Once we actually got into the CTF game image (running on FreeBSD 6.2), we hit a brick wall, hard. While there were a few web services with possible SQL injections, the majority of it was all binary services.

(A continuation of Defcon Decompression, Part 1)

I’ve never done binary reversing, never really buffer overflowed anything, so basically I felt really unprepared for 90% of the challenges in the game. However, I did start sorting through the two web services, one on a custom binary web server with PHP support, and the other a PHP website on Apache.

The first one had an easy exploit:

    s = TCPSocket.new("10.0.#{n}.1", 8081)
    s.puts("GET /../key HTTP/1.1")
    s.puts
    puts s.read

The fix was easy too: move the web server’s htdocs directory deeper a level to break the obvious/scripted attack. Breaking an attack wtihout improving security’s actually a technique supported by Chris Eagle of Sk3wl0fr00t (they crushed us) and presented at Defcon last year. We knew there would be other problems in that service, but really our binary guys were spread pretty thin.

The second service was much more complicated, and somewhere while looking through it we missed a couple SQL injections that we didn’t notice again until Sunday (long after they’d been patched). What we were able to do, however, was use the makeuser service to make shell accounts on remote machines, and then go steal their database credentials for easy access to flags and overwrites. I also started running attention-depletion attacks that created fake users and fake profiles in the second web service for grins.

The biggest scores for our team came from breakthroughs, but not the service-centric ones:

Late Friday night, Z3x was hanging out near Kenshoto’s skybox where the game server was stored, and basically got the guard to let him in. We received a call from him asking what to do to their server. After some deliberation, we said he should just put a sticky note on it saying “Breakthrough! 500 points, 0x28 Thieves.” After doing that, somebody else got in the room (turns out it was somebody from another team doing the same thing XD) and he quickly left, returning triumphant to the hotel room we were hanging out in with a handful of the Kenshoto guys’ name tags (warning: swears).

On Saturday night, Jim was hanging out with the Kenshoto guys, and they soon realized that they locked the closet and desperately needed something out of it.

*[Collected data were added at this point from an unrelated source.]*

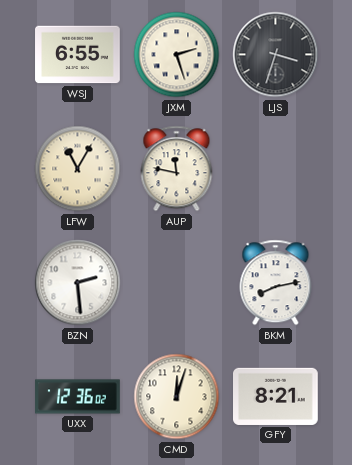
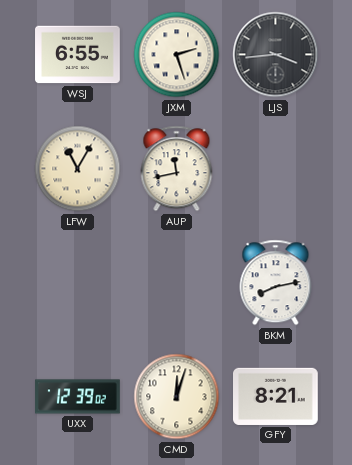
LJS: 3:33 -> 3:44
AUP: 11:47 -> 11:43
BZN: 2:29 -> none
UXX: 12:36 -> 12:39
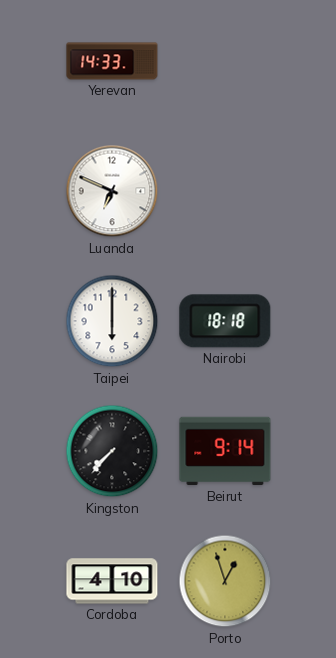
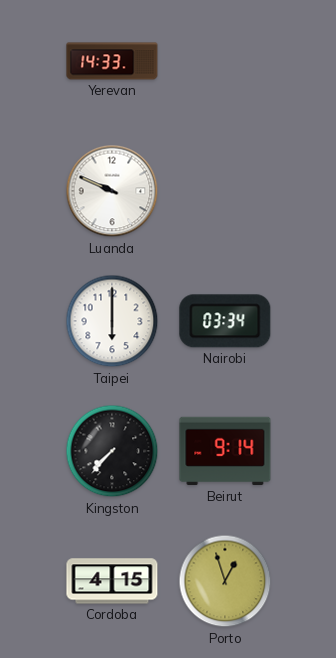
Luanda: 6:49 -> 9:49
Nairobi: 18:18 -> 03:34
Cordoba: 4:10 -> 4:15
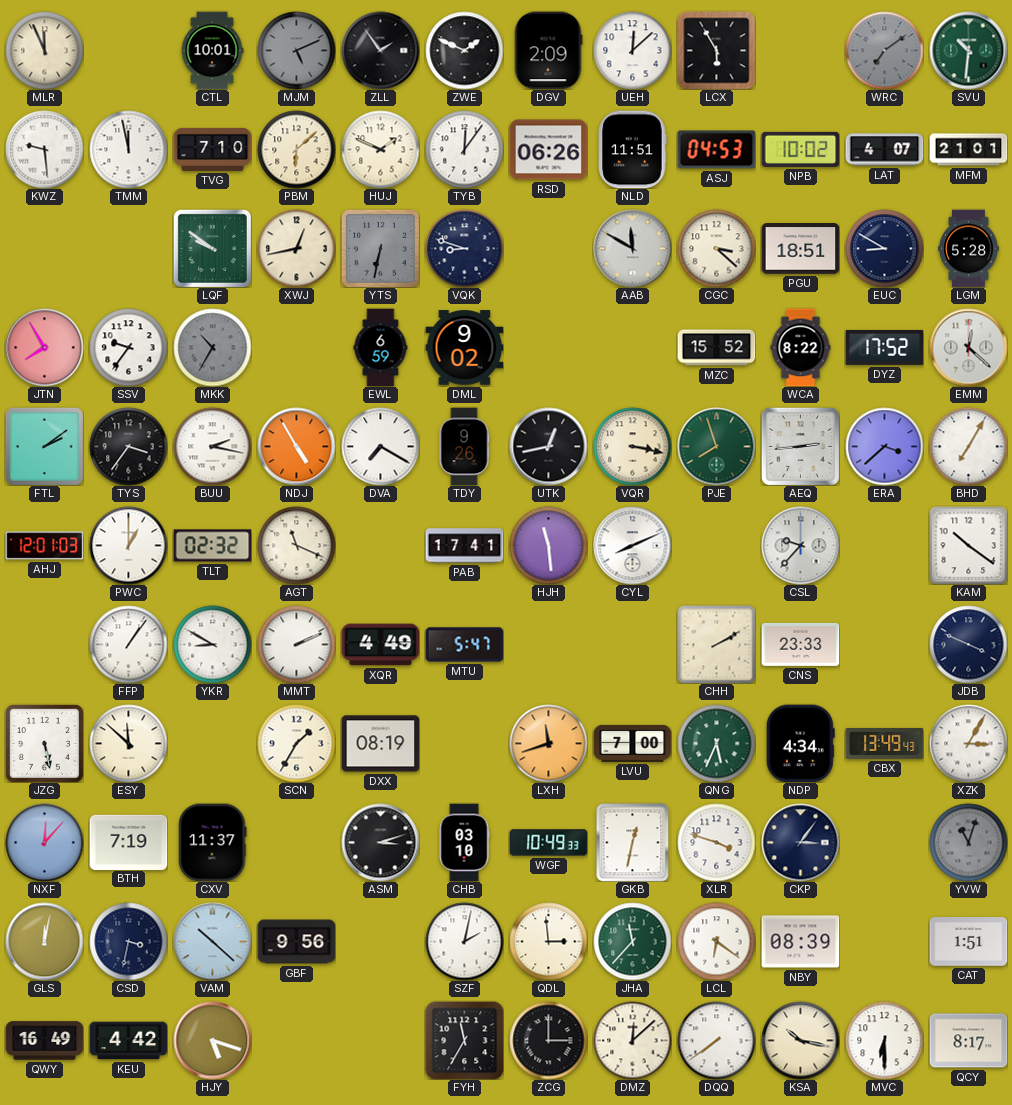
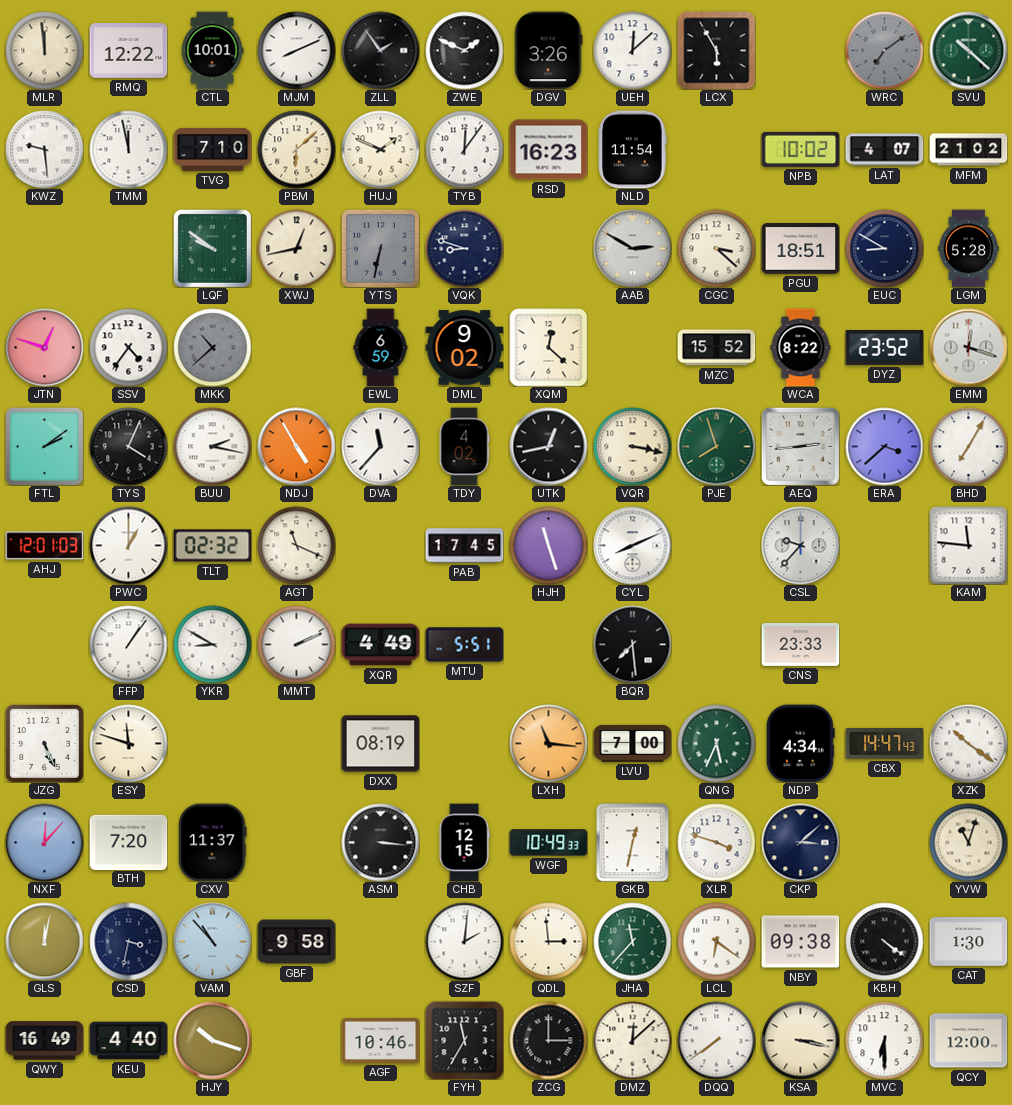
MLR: 11:56 -> 11:59
RMQ: none -> 12:22
MJM: 5:11 -> 8:11
MJM dial: grey -> white
DGV: 2:09 -> 3:26
SVU: 10:31 -> 10:22
RSD: 06:26 -> 16:23
NLD: 11:51 -> 11:54
ASJ: 04:53 -> none
MFM: 21:01 -> 21:02
AAB: 11:50 -> 2:50
JTN: 7:55 -> 12:48
SSV: 9:36 -> 4:36
MKK: 10:35 -> 10:38
XQM: none -> 12:22
DYZ: 17:52 -> 23:52
EMM: 12:22 -> 12:18
TYS: 3:36 -> 4:04
DVA: 7:20 -> 11:37
TDY: 9:26 -> 4:02
PAB: 17:41 -> 17:45
HJH: 11:29 -> 11:27
KAM: 10:21 -> 11:46
MTU: 5:47 -> 5:51
BQR: none -> 7:29
CHH: 2:10 -> none
JDB: 3:49 -> none
JZG: 5:28 -> 5:26
ESY: 11:52 -> 11:48
SCN: 1:35 -> none
LXH: 11:42 -> 11:16
CBX: 13:49 -> 14:47
XZK: 3:05 -> 10:21
BTH: 7:19 -> 7:20
ASM: 3:12 -> 3:16
CHB: 03:10 -> 12:15
CKP: 3:06 -> 3:08
YVW dial: grey -> cream
VAM: 10:22 -> 10:53
GBF: 9:56 -> 9:58
SZF: 2:02 -> 2:01
NBY: 08:39 -> 09:38
KBH: none -> 4:21
CAT: 1:51 -> 1:30
KEU: 4:42 -> 4:40
HJY: 5:18 -> 10:18
AGF: none -> 10:46
KSA: 10:17 -> 3:17
QCY: 8:17 -> 12:00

After the Lockpicking Convention guys tried on the door for about 15 minutes, Jim cut a notch out of his room key and opened the door in about 20 seconds total.

We got rewarded for both of these handsomely, and on Sunday morning we jumped up from 8th to 6th in the rankings. However, the (very friendly) Korean Song of Freedom got back ahead of us in the last hour, leaving us in 7th.

After the awards ceremony (including hearing about the amazingly complicated Mystery Box Challenge), we walked down to the Wynn for the buffet, which had a sizable line. Forging ahead, I was pleased to find that it was not only much better than TI’s buffet (making it the best buffet I’ve ever been to), but it also had the nicest bathrooms I’ve ever been in.

After that, had a couple beers with Zap to finish off the big jug he bought Thursday afternoon, and retired in anticipation of the 7am flight home.